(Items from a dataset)
= = = =

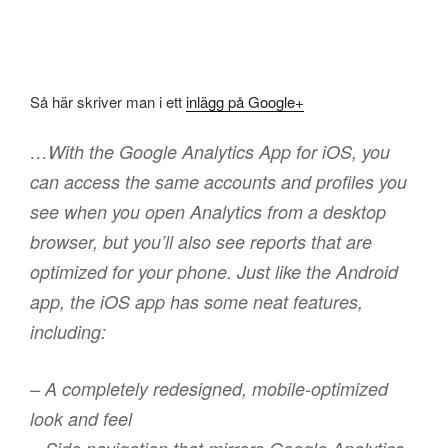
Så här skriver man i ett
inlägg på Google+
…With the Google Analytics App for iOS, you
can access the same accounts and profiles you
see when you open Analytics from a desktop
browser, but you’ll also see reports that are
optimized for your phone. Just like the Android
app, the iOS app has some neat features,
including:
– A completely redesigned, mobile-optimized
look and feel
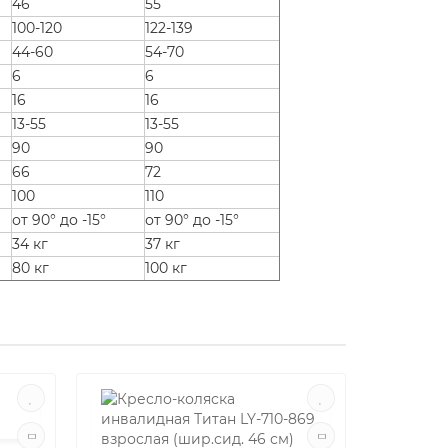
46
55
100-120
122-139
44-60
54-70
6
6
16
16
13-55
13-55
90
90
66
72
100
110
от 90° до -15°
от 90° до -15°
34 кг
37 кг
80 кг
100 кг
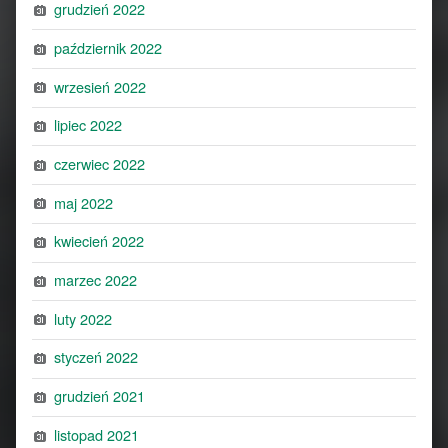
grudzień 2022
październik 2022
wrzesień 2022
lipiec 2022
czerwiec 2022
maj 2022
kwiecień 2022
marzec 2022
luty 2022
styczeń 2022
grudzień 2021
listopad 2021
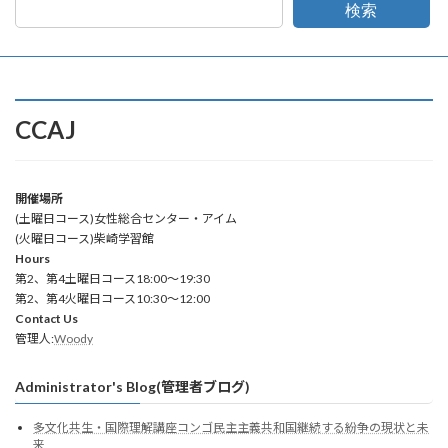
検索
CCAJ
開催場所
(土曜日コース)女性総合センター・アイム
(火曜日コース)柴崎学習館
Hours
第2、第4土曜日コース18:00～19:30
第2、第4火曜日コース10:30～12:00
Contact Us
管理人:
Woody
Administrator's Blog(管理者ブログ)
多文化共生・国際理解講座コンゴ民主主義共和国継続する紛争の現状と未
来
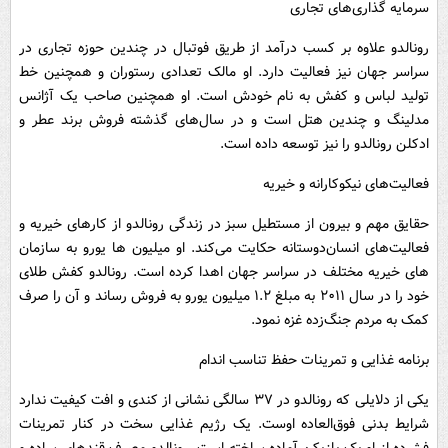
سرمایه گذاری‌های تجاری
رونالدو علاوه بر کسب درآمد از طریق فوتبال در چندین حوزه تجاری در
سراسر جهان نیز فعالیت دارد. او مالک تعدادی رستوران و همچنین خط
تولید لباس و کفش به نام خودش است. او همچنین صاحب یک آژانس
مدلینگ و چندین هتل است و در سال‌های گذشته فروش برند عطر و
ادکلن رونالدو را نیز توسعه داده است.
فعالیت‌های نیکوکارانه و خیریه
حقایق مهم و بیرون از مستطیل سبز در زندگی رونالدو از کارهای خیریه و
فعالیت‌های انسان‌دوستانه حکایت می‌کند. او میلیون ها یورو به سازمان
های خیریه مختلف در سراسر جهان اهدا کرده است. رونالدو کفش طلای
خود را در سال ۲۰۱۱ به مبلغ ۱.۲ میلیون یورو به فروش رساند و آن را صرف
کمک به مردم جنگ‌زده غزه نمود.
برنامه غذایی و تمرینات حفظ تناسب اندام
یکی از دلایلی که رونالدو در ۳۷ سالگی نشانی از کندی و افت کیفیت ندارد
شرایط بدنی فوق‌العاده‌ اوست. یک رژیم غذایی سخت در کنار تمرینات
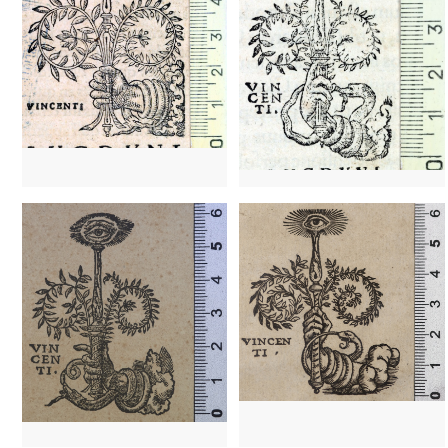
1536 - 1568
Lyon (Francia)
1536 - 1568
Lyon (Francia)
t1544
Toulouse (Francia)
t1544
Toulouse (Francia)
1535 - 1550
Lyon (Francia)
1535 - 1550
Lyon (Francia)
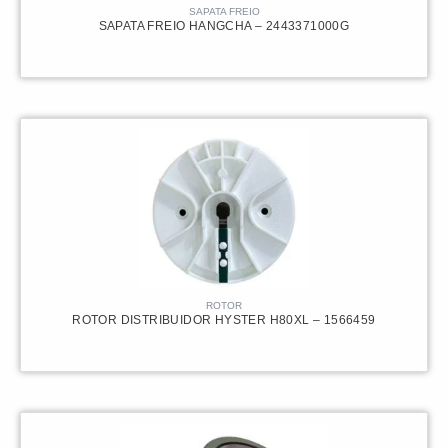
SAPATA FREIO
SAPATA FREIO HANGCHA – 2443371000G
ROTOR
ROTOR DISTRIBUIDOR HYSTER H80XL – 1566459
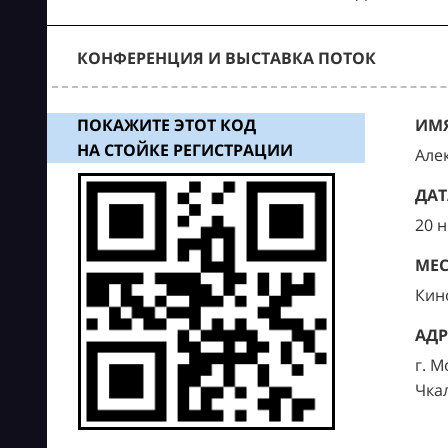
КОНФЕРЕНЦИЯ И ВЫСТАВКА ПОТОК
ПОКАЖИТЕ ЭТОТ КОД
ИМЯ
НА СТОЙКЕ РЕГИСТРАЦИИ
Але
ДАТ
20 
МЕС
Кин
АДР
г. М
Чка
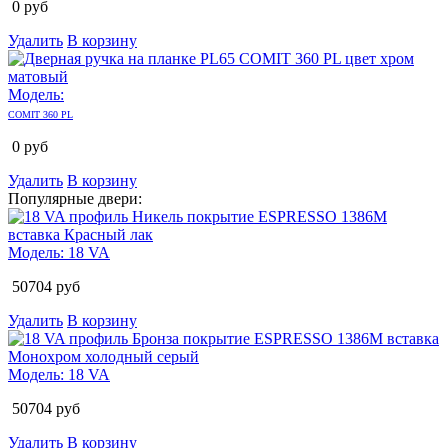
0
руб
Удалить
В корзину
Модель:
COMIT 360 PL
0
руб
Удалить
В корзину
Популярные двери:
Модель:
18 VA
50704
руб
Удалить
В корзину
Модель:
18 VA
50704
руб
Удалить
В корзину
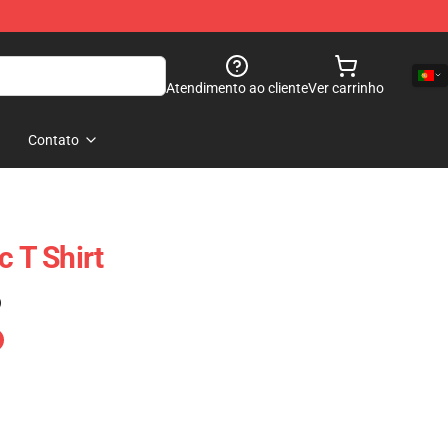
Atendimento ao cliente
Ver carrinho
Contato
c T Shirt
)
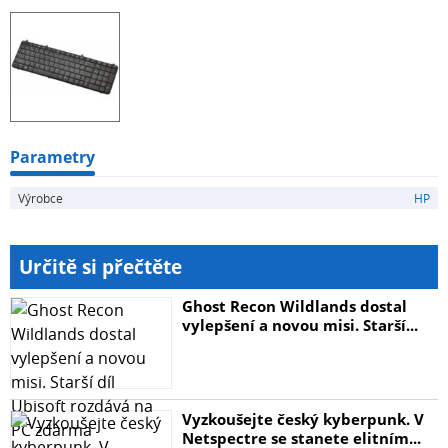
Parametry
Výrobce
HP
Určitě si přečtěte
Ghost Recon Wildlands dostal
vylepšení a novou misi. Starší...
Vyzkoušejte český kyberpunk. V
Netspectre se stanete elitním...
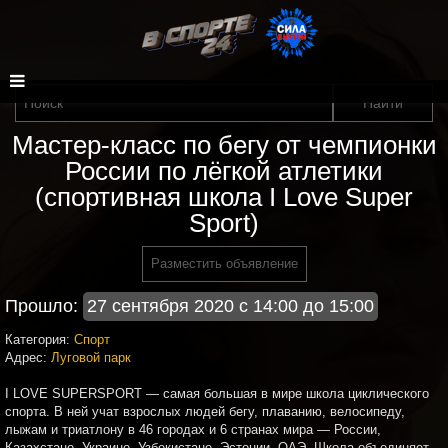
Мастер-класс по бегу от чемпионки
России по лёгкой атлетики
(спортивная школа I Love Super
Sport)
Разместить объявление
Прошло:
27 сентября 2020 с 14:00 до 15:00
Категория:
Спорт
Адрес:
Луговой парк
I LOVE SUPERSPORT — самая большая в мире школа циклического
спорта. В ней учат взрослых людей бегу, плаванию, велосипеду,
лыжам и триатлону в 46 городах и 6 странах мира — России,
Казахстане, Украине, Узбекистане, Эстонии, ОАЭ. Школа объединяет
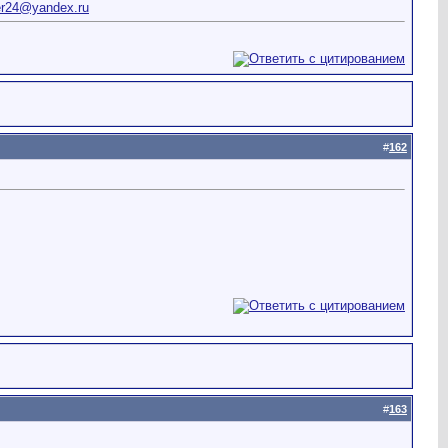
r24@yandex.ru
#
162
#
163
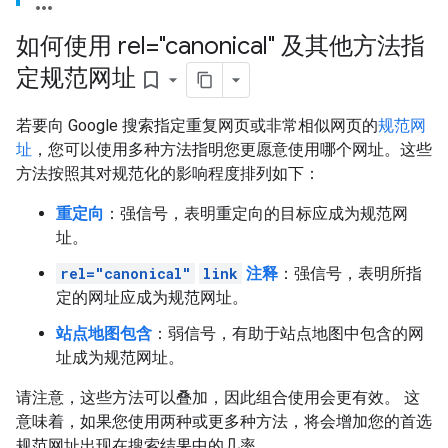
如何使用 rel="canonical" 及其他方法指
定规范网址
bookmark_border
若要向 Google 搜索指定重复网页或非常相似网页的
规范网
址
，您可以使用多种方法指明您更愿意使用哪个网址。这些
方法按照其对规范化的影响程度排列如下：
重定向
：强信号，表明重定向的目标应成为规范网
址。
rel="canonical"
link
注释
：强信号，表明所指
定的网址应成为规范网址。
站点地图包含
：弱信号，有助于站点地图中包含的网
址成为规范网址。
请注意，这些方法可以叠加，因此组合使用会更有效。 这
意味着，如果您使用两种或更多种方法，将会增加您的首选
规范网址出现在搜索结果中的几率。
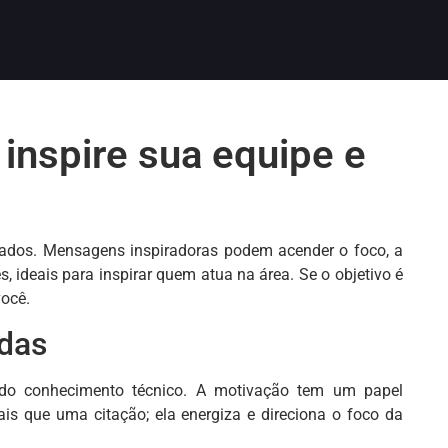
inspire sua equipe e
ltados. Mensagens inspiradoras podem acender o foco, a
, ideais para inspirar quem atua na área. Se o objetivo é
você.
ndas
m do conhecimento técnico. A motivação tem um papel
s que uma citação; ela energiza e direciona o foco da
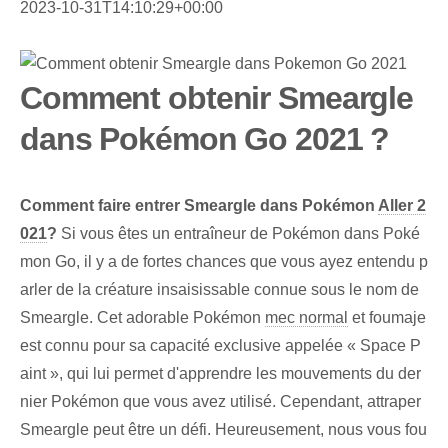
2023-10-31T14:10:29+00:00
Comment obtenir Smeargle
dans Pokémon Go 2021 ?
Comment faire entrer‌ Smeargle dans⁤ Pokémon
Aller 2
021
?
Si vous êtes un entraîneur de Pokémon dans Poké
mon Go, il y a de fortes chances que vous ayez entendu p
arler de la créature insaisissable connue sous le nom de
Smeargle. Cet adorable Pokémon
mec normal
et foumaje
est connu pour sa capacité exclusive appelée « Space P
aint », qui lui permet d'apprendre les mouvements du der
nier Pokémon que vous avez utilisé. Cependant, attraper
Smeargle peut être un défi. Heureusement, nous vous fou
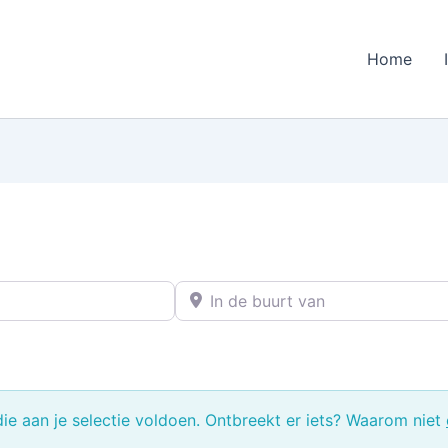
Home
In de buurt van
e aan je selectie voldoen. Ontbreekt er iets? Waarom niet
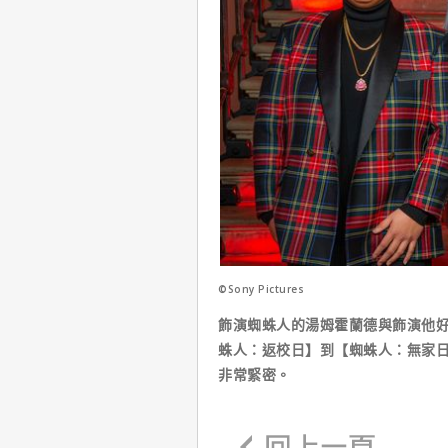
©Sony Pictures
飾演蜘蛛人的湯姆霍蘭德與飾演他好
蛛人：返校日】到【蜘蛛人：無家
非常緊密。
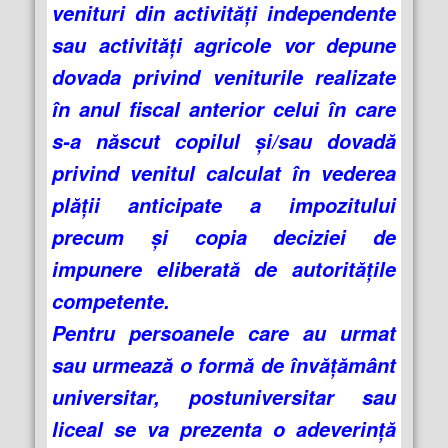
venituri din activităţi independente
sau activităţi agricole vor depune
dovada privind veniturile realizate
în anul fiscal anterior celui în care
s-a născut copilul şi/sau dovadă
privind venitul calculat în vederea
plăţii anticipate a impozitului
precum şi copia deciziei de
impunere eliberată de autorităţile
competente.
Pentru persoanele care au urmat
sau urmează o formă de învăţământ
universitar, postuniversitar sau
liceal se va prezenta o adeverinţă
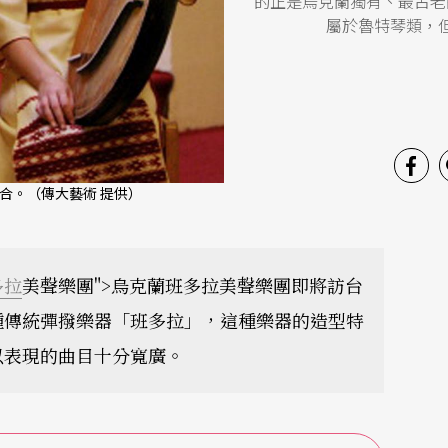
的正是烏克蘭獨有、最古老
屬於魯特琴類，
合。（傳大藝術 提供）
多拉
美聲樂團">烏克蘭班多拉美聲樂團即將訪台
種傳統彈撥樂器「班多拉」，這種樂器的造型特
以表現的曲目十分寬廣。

= = = =

== What you should do ==
Set the pictures aside and reproduce exactly the lines above, from the line holding "e aan je selectie" through the line holding "privind venitul calculat în vederea", both included, with nothing else.

== Task output ==
e aan je selectie voldoen. Ontbreekt er iets? Waarom niet
©Sony Pictures
飾演蜘蛛人的湯姆霍蘭德與飾演他好
蛛人：返校日】到【蜘蛛人：無家
非常緊密。
venituri din activităţi independente
sau activităţi agricole vor depune
dovada privind veniturile realizate
în anul fiscal anterior celui în care
s-a născut copilul şi/sau dovadă
privind venitul calculat în vederea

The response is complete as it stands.